■ WHAT YOU SHOULD DO ■
Lines below that hold the word "also" must be copied in full.

====== DATA TO PROCESS

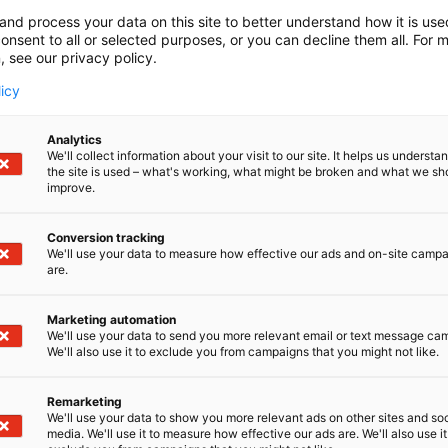
invointialueella uskotaan ihmiseen – täällä sinulla on tila
and process your data on this site to better understand how it is us
itsesi. Työyhteisössämme yhdistyvät moniammatillisuus, ti
onsent to all or selected purposes, or you can decline them all. For 
, see our privacy policy.
a aidot kohtaamiset. Lapissa nautit leppoisasta elämänme
ristöstä ja luonnon rauhasta. Meillä huiput kohtaavat!
licy
Analytics
We'll collect information about your visit to our site. It helps us underst
the site is used – what's working, what might be broken and what we sh
improve.
Conversion tracking
We'll use your data to measure how effective our ads and on-site camp
are.
Marketing automation
We'll use your data to send you more relevant email or text message ca
We'll also use it to exclude you from campaigns that you might not like.
Remarketing
We'll use your data to show you more relevant ads on other sites and soc
media. We'll use it to measure how effective our ads are. We'll also use it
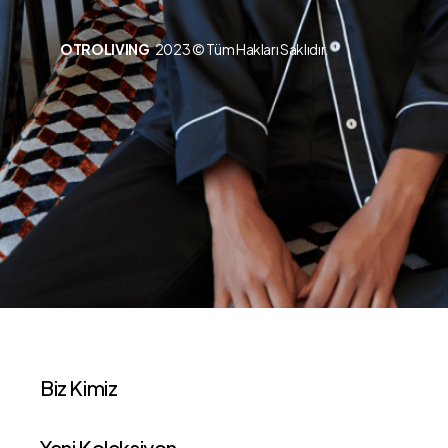
OTROLIVING
2023 © Tüm Hakları Saklıdır.
Biz Kimiz
Yeni Koleksiyon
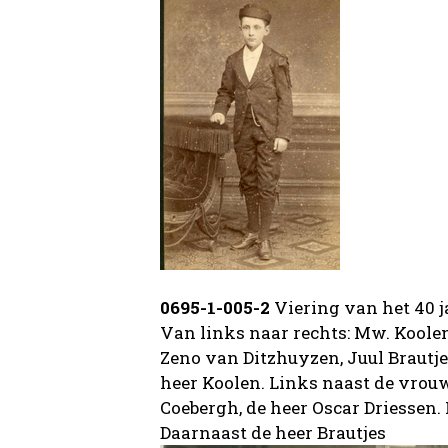
0695-1-005-2
Viering van het 40 j
Van links naar rechts: Mw. Koole
Zeno van Ditzhuyzen, Juul Brautj
heer Koolen. Links naast de vrou
Coebergh, de heer Oscar Driessen.
Daarnaast de heer Brautjes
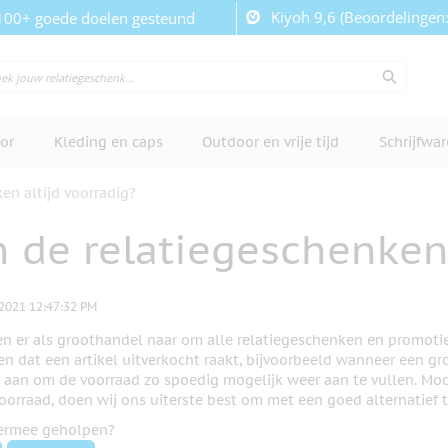
Kiyoh 9,6 (Beoordelingen
100+ goede doelen gesteund
or
Kleding en caps
Outdoor en vrije tijd
Schrijfwa
ken altijd voorradig?
n de relatiegeschenken 
2021 12:47:32 PM
ven er als groothandel naar om alle relatiegeschenken en promoti
 dat een artikel uitverkocht raakt, bijvoorbeeld wanneer een gro
s aan om de voorraad zo spoedig mogelijk weer aan te vullen. Moc
oorraad, doen wij ons uiterste best om met een goed alternatief 
iermee geholpen?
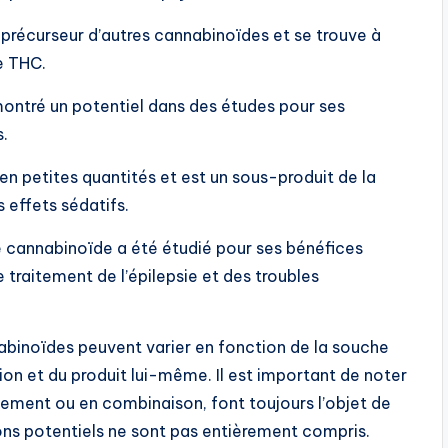
précurseur d’autres cannabinoïdes et se trouve à
e THC.
ntré un potentiel dans des études pour ses
s.
en petites quantités et est un sous-produit de la
 effets sédatifs.
 cannabinoïde a été étudié pour ses bénéfices
e traitement de l’épilepsie et des troubles
abinoïdes peuvent varier en fonction de la souche
on et du produit lui-même. Il est important de noter
llement ou en combinaison, font toujours l’objet de
ons potentiels ne sont pas entièrement compris.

============

■ WRITTEN REPLY ■
We'll also use it to exclude you from campaigns that you might not like.
media. We'll use it to measure how effective our ads are. We'll also use it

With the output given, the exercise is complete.